## What you should do
Without the images, set down each entry exactly.

## Records provided
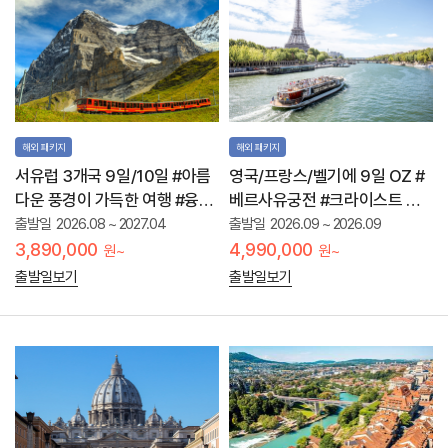
해외 패키지
해외 패키지
서유럽 3개국 9일/10일 #아름
영국/프랑스/벨기에 9일 OZ #
다운 풍경이 가득한 여행 #융프
베르사유궁전 #크라이스트 처
라우 #나/폼/소
치 칼리지 #릴 미술관
출발일
2026.08 ~ 2027.04
출발일
2026.09 ~ 2026.09
3,890,000
4,990,000
원~
원~
출발일보기
출발일보기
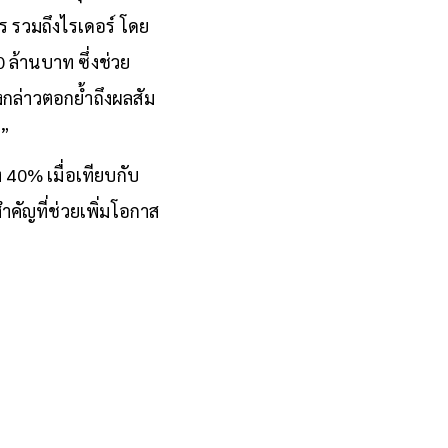
ร รวมถึงไรเดอร์ โดย
 ล้านบาท ซึ่งช่วย
งกล่าวตอกย้ำถึงผลสั
ม
ม”
ึง 40% เมื่อเทียบกับ
คัญที่ช่วยเพิ่
มโอกาส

## Your response
해외 패키지
해외 패키지
서유럽 3개국 9일/10일 #아름
영국/프랑스/벨기에 9일 OZ #
다운 풍경이 가득한 여행 #융프
베르사유궁전 #크라이스트 처
라우 #나/폼/소
치 칼리지 #릴 미술관
출발일
2026.08 ~ 2027.04
출발일
2026.09 ~ 2026.09
3,890,000
4,990,000
원~
원~
출발일보기
출발일보기
ร รวมถึงไรเดอร์ โดย
 ล้านบาท ซึ่งช่วย
งกล่าวตอกย้ำถึงผลสั
ม
ม”
ึง 40% เมื่อเทียบกับ
คัญที่ช่วยเพิ่
มโอกาส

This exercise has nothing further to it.